* **TASK TO CARRY OUT**
Only lines containing "Design" belong in the answer, each copied from the entries below.

[[ EXTRACTED INFORMATION open ]]

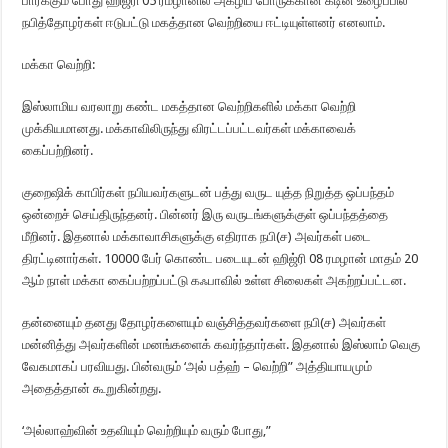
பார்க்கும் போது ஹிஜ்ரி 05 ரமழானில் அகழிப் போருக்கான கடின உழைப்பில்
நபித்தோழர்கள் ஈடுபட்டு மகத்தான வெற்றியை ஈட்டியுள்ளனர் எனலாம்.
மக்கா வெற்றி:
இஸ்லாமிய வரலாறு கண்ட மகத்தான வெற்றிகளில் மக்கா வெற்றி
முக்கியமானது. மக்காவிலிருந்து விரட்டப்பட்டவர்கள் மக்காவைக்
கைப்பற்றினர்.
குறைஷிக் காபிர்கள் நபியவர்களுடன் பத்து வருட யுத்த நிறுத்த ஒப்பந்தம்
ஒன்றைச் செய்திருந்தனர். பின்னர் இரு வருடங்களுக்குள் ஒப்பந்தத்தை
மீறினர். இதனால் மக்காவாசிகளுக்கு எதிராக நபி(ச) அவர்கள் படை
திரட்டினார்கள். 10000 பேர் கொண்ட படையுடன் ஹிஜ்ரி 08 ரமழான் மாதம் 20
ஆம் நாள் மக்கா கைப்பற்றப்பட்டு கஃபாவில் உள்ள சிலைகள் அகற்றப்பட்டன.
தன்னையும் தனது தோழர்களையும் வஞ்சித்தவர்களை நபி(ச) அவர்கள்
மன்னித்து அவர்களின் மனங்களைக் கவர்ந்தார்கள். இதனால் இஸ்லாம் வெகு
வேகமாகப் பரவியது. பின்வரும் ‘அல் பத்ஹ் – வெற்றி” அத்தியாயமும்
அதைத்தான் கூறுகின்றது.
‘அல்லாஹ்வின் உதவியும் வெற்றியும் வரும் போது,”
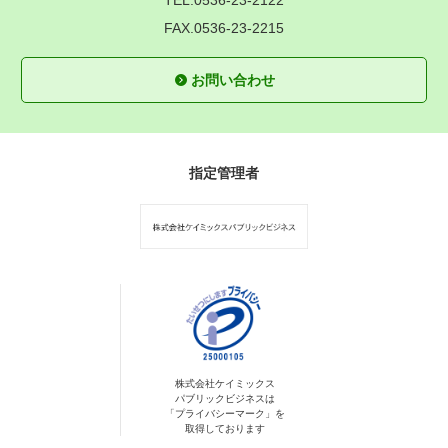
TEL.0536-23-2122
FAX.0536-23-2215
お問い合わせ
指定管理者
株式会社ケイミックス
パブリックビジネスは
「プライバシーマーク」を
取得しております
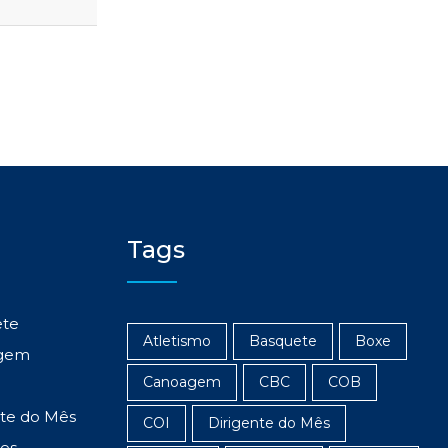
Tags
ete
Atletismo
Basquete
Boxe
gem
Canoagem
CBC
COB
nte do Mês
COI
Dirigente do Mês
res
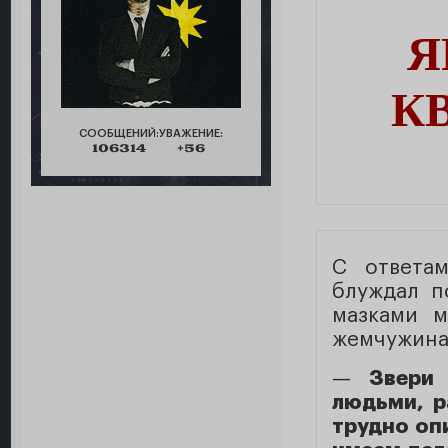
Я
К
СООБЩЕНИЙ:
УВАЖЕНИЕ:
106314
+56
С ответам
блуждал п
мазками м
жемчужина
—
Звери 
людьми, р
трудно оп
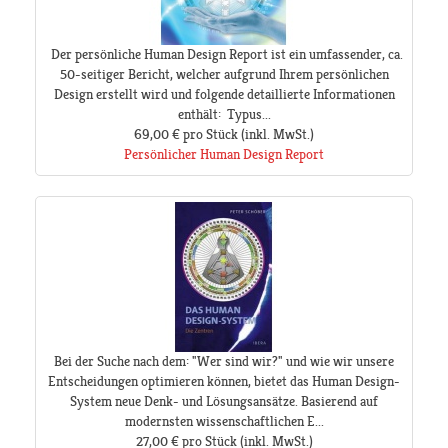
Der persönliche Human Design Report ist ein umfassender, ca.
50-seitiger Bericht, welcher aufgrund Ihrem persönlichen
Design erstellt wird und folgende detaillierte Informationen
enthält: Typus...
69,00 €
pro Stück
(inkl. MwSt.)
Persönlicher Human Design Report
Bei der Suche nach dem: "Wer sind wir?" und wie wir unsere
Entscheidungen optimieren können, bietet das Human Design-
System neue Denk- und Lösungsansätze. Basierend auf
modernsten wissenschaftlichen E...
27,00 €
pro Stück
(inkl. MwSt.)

[[ EXTRACTED INFORMATION closed ]]

* **SOLUTION FOR THIS TASK**
Der persönliche Human Design Report ist ein umfassender, ca.
Design erstellt wird und folgende detaillierte Informationen
Persönlicher Human Design Report
Entscheidungen optimieren können, bietet das Human Design-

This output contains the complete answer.